The new system will be quite different. It will weight the Long Stay Five Star QM/QIs at 60% and the Report Card Score at 25% (the report card score was frozen at 6/30/2017 for this rate calculation for a variety of reasons). The Balance will be 10% for All Facility W2 Turnover and an Advance Care Planning Certificate. The Advance Care Planning certificate is an online class one person from the facility has to take through a Relias portal once a year. This portion is essentially a “free” 5 points for participation. Click here to view the document.

Measures for Long-Stay residents (residents in the facility for greater than 100 days) that are derived from MDS assessments:
  1. Percentage of residents whose need for help with activities of daily living has increased
  2. Percentage of residents whose ability to move independently worsened
  3. Percentage of high risk residents with pressure ulcers (sores)
  4. Percentage of residents who have/had a catheter inserted and left in their bladder
  5. Percentage of residents who were physically restrained
  6. Percentage of residents with a urinary tract infection
  7. Percentage of residents who self-report moderate to severe pain
  8. Percentage of residents experiencing one or more falls with major injury
  9. Percentage of residents who received an antipsychotic medication

For those interested, I am also sharing a third document which shows how the 5-Star Ratings are calculated. Click here to view the document.
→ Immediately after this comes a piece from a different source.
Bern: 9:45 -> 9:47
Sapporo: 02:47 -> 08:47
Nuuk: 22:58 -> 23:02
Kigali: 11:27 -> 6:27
As you can see, pharmacy, especially consultant pharmacy, will play a much larger role in the way our skilled nursing facilities will get paid for their Medicaid services. By doing our part to ensure these 9 QM/QI % are optimally aligned, we have an opportunity to help each of our facilities generate hundreds of thousands of dollars in additional income!

As a trusted partner, we strive to help our customers, who are working in an extremely challenged environment – regulatory, census, staffing – perform better financially.